California · Applied AI

Semantic search (RAG) in San Francisco

Built and supported here – the way a San Francisco business would actually use it.

Book a demo →

What semantic search (RAG) actually does

Search that understands intent, not just keywords. Your team types what they mean – and gets the right document, ticket, or product from across every system, with citations.

Most of our San Francisco engagements start the same way: a 20-minute call where the owner describes a workflow we've heard before in shape but never in detail. Semantic search (RAG) is then designed against the detail, not the shape.

Built on: Pinecone Claude Postgres pgvector Vercel AI SDK

Why San Francisco businesses choose this

San Francisco is where the AI industry itself is headquartered – any AI pitched here is judged against the frontier labs a few blocks away, not against a competitor's landing page.

Where San Francisco operators actually lose hours.

The highest concentration of AI research labs and startups anywhere in the world, sitting alongside legacy finance and professional services firms adopting AI for the first time. San Francisco is the least forgiving market for a weak AI product, and the best one for a genuinely strong one.

We work with teams across San Francisco: Financial District · SoMa · Mission District · Marina · Nob Hill · Hayes Valley.

How we build semantic search (RAG) for a San Francisco team

We scope narrow, ship a working pilot, then harden it into production. The first slice is the highest-leverage workflow for your San Francisco business, so value lands before the build is finished. Every engagement starts with a short call and a paid discovery if the brief needs one.

AI search over your data.

The outcome for San Francisco teams

The shape of the result for San Francisco teams: Average search time drops from 6 minutes to 12 seconds. Built on Pinecone, hardened with the rest of the stack as it scales.

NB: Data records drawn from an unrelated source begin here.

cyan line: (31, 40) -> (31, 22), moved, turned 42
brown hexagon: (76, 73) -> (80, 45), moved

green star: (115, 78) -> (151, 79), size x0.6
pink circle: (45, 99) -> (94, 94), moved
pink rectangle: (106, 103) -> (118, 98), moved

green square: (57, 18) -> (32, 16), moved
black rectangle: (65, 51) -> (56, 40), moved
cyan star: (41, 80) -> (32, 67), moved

Average search time drops from 6 minutes to 12 seconds.

Semantic search (RAG) in San Francisco – common questions

How long does semantic search (RAG) take to ship for San Francisco businesses?

We aim for a working pilot inside 4-6 weeks – narrow scope, real San Francisco businesses data, measurable outcome. From there it's another 6-8 weeks of hardening before you'd consider it production. Full rollouts (multiple sites, multiple teams) typically land in 3-4 months.

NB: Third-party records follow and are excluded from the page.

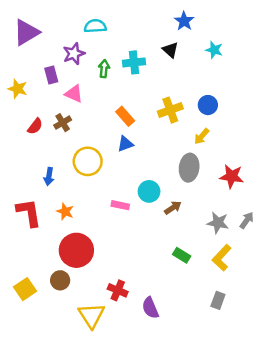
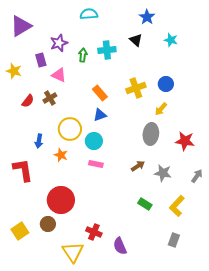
cyan semicircle: (95, 26) -> (89, 14), moved
cyan circle: (149, 191) -> (94, 141), moved
orange star: (65, 211) -> (61, 155), moved
gray star: (218, 223) -> (163, 173), moved

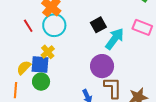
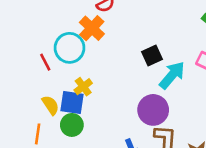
cyan circle: (54, 25) -> (70, 48), moved
red line: (28, 26) -> (45, 62), moved
yellow semicircle: (24, 68) -> (50, 105), turned 98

Are there hidden costs we should plan for?

Three to know about: model/API spend (which we set up under your own account, not ours, so you see and control it), any new SaaS subscriptions we recommend, and your team's time during rollout. We surface all three in the quote so there are no surprises.

Anyone else in this space using semantic search (RAG)?

Plenty. Average search time drops from 6 minutes to 12 seconds. The interesting question is rarely "does it work" – it's "is your team ready to use the output." That's what we'd scope on the call.

Who owns the code and the model setup?

You do, on delivery. We deploy semantic search (RAG) into your own cloud account where possible, with the model setup, prompts, evals and integration code all checked into a repo you own. Pinecone sits in your account too – we don't operate it from ours.

Worth a conversation?

Even if you don't end up working with us, you'll leave the call knowing what's worth building.

Talk to Kiwi Dynamics →

Get in touch

Talk to us about this

Tell us what you're trying to do and we'll reply with how we'd build it — no obligation.